Programme specific entry requirements
BSc (Hons) Counselling and Psychotherapy: Professional Practice
To proceed on to this degree course you are required to complete a personal statement, successful DBS and Occupational Health check and interview.

English Language Requirements

This course is not suitable for international applicants.

Applicant profile

You would have a keen interest in changing society with perhaps some experience of the social sciences from school or college. If you have practical knowledge of change in the systems that provide welfare services, economic, political and social structures this programme can assist you in the development of your ideas and progression. Career opportunities are widespread across all sectors dependent on the degree path chosen.

Fees and Funding

Fees

Type of Study Fee
Full-time £6,000 (for Foundation Year)

Please view the relevant degree programme under the 'Course Details' tab to view the fees for the remainder years of your course.

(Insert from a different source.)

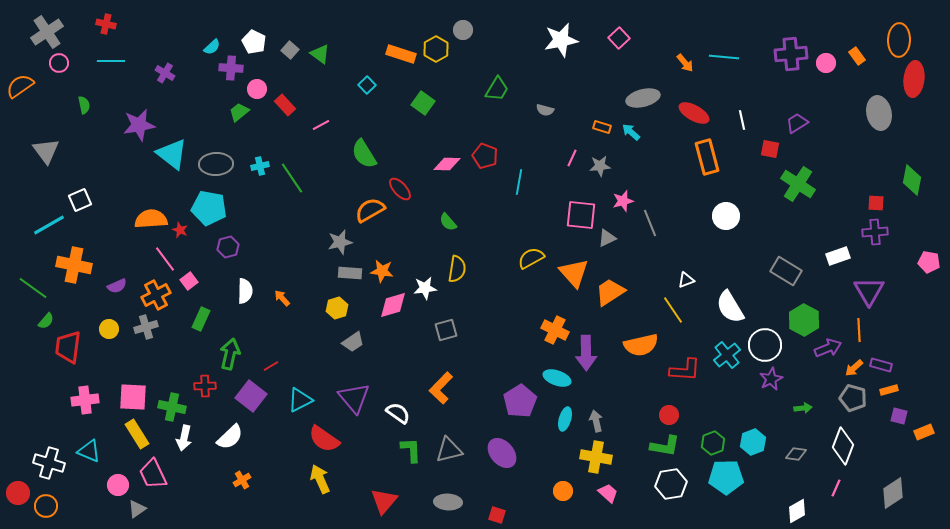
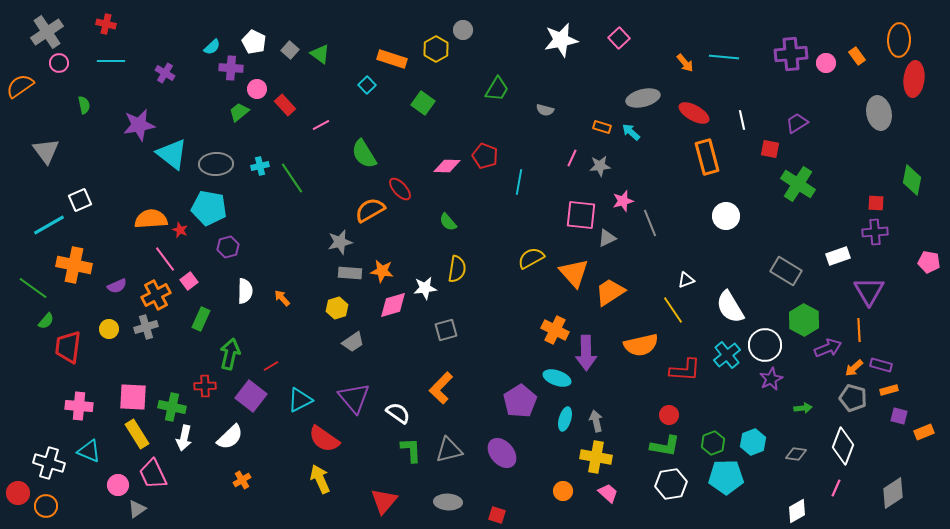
orange rectangle at (401, 54): moved 9 px left, 5 px down
pink diamond at (447, 164): moved 2 px down
pink cross at (85, 400): moved 6 px left, 6 px down; rotated 12 degrees clockwise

You should also consider further costs which may include books, stationery, printing, binding and general subsistence on trips and visits.

Scholarships & Bursaries

We offer awards to help you study including:

  • Vice-Chancellor's Excellence Scholarship
  • Salford Student Bursary

For more information please see our funding section.

Teaching

A wide range of teaching methods are used according to the nature of the module e.g. lectures, seminars, reflective practice, guided study, teamwork, and oral presentations. A wide range of alternative learning technologies are applied throughout the programme including podcasts, VLE, Facebook, YouTube and student response system to provide an interactive experience for the students.

Assessment

You will be assessed during the Foundation Year through the methods below:

  • Essay - 71%
  • Exam - 16%
  • Podcast or film clip - 5%
  • Group interview with peer feedback - 8%

To find out more about assessment on the remainder three years, please visit the relevant course page using the links under the 'Course Details' tab.

Employability

You will be equipped with transferable skills in areas such as research, ICT, critical thinking and advanced problem solving, which will provide you with the knowledge and skills to succeed in a diverse range of professions.

A degree in social sciences provides a strong foundation for a range of occupations from policing to prison and probation work to journalism and social administration. It also provides you with the skills vital in jobs such as administration, public service and research. To find out more about employment opportunities for each of the individual degree programmes, please visit the relevant course page using the links under the 'Course Details' tab.